[Task statement] Give all of the records again precisely, excluding whatever pictures they contain.

[Dataset records]

*** Block opens ***

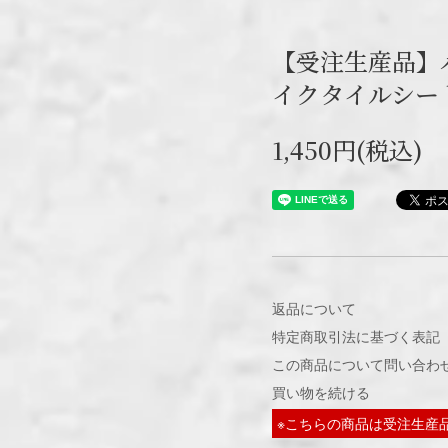
【受注生産品】
イクタイルシート
1,450円(税込)
返品について
特定商取引法に基づく表記
この商品について問い合わ
買い物を続ける
※こちらの商品は受注生産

*** Block closes ***

[Solution for this problem]
【受注生産品】
イクタイルシート
1,450円(税込)
返品について
特定商取引法に基づく表記
この商品について問い合わ
買い物を続ける
※こちらの商品は受注生産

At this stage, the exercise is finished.